# Book I'm reading about a psychoanalytical study of Beethoven...



## Musicforawhile (Oct 10, 2014)

So far in this psychoanalysis of Beethoven I have read that he had an '*unconscious homosexual*' desire for his brother Carl. I don't really get that as interesting as it sounds. Beethoven was just very indulgent, very emotional and possessive. When Carl became serious with a woman, Beethoven felt he had lost Carl and been displaced by this woman. But wouldn't anyone feel that way especially if they are naturally very possessive? Carl's relationship with Johanna meant he was less close with Beethoven, and B. was unhappy about that. But can't all relationships be like this? When a friend suddenly gets serious with someone, then you see less of them and probably don't have such intimate conversations anymore; or in families, when the children grow up and have relationships, the parents may secretly feel they have lost their child. It is always hard when you are very close to someone and they find someone they are even closer to, but that's just life. I don't see how it's a latent homosexual desire?
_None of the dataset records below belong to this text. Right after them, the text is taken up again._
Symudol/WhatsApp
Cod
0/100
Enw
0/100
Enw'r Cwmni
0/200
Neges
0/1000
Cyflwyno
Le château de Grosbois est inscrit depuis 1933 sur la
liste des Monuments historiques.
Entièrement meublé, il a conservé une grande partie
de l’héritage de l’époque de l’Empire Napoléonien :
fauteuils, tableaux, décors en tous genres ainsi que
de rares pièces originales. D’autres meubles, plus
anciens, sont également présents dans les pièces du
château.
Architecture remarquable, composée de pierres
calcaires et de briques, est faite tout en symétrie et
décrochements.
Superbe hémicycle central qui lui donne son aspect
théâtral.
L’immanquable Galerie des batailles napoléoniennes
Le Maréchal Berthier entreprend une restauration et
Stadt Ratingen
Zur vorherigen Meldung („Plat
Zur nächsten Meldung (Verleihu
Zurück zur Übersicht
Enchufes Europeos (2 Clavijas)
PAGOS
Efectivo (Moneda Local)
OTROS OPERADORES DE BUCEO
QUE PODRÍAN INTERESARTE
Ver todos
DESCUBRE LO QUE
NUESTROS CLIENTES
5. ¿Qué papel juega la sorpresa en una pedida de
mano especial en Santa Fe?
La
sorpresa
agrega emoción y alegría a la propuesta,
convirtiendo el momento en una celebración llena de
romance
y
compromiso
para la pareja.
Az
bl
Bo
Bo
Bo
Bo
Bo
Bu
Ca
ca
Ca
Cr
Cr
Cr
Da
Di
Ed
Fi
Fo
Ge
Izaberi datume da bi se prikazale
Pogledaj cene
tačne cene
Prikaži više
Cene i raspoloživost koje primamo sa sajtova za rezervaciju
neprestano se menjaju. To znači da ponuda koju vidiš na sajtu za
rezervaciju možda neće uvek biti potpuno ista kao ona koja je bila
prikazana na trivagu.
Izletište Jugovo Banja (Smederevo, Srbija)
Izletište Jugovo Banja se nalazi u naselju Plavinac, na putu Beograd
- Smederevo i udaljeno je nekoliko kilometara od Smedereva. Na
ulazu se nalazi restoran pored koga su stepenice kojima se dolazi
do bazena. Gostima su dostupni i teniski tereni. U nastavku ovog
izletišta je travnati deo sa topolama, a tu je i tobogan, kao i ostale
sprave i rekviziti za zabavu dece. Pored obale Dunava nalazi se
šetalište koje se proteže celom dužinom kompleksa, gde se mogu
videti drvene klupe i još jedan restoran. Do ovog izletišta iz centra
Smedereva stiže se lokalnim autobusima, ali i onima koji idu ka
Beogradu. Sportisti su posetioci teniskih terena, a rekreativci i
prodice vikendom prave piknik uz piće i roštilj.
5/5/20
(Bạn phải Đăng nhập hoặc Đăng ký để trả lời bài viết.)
Secondly the Sterba authors want to put forward this idea that *Beethoven is taking on the unnatural role of 'mother' rather than being a father *to his nephew, when his brother dies. Their evidence for this lies in various places, one of them being that he wrote the following in a letter:

'...in this connection I could have brought the second part of The Magic Flute into this world...'

This sentence fragment was in regard to taking possession of his nephew. Here they claim he reveals a 'motherly' affection as only mothers 'bring into the world.' I really find that to be their weakest argument; a creative person male of female, maternal, paternal or not, will invariably talk about their creative experiences in terms of a birth and a 'bring[ing] into the world.' I just don't see why an over-indulgent, very emotional, possessive man has to be seen by these writers as being a 'mother.' A father can be all those things too.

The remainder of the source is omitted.